== Instructions to follow ==
Exactly the lines below from the one with "Look at this" up to and including the one with "Outline any instance" make up the answer, with nothing else added.
□ □ □
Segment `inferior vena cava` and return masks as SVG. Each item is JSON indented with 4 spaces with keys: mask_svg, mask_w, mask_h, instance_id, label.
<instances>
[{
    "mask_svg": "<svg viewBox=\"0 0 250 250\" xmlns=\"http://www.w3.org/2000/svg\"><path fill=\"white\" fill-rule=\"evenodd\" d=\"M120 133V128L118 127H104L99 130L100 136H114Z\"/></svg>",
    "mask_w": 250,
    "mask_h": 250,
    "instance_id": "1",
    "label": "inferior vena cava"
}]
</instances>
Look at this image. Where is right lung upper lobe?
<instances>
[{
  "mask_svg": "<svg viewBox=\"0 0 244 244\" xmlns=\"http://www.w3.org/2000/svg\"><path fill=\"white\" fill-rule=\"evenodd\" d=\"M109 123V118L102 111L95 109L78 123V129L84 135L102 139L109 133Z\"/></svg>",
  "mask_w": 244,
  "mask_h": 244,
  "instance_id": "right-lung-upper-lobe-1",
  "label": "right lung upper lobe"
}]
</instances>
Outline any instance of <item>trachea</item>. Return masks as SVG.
□ □ □
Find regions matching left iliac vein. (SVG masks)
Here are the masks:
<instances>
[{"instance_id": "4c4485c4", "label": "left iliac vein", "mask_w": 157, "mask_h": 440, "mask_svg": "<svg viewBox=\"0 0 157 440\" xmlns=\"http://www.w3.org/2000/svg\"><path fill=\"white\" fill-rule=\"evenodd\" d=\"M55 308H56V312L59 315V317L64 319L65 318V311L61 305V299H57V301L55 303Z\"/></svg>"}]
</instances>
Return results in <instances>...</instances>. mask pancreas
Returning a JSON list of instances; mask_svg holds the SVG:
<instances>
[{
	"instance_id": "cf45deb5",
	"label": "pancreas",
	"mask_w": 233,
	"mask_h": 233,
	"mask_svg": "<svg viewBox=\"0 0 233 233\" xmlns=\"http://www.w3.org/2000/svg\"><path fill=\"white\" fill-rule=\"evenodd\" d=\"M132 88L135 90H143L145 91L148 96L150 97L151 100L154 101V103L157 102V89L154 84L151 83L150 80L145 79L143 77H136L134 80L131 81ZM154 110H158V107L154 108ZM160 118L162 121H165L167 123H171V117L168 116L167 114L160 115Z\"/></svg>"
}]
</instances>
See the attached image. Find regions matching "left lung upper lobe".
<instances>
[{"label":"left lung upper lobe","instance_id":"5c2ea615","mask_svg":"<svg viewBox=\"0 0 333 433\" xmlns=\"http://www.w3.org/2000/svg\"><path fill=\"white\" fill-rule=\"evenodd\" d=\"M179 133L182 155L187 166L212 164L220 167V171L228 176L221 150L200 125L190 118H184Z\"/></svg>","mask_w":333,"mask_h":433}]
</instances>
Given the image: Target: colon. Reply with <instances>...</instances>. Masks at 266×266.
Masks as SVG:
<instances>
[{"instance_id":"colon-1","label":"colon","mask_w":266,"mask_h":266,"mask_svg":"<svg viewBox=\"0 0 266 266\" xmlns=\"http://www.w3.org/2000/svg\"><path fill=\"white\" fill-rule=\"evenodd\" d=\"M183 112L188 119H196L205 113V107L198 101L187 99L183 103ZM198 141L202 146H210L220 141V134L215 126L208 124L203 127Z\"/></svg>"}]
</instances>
□ □ □
== Answer section ==
Look at this image. Where is right lung upper lobe?
<instances>
[{
  "mask_svg": "<svg viewBox=\"0 0 244 244\" xmlns=\"http://www.w3.org/2000/svg\"><path fill=\"white\" fill-rule=\"evenodd\" d=\"M109 123V118L102 111L95 109L78 123V129L84 135L102 139L109 133Z\"/></svg>",
  "mask_w": 244,
  "mask_h": 244,
  "instance_id": "right-lung-upper-lobe-1",
  "label": "right lung upper lobe"
}]
</instances>
Outline any instance of <item>trachea</item>. Return masks as SVG.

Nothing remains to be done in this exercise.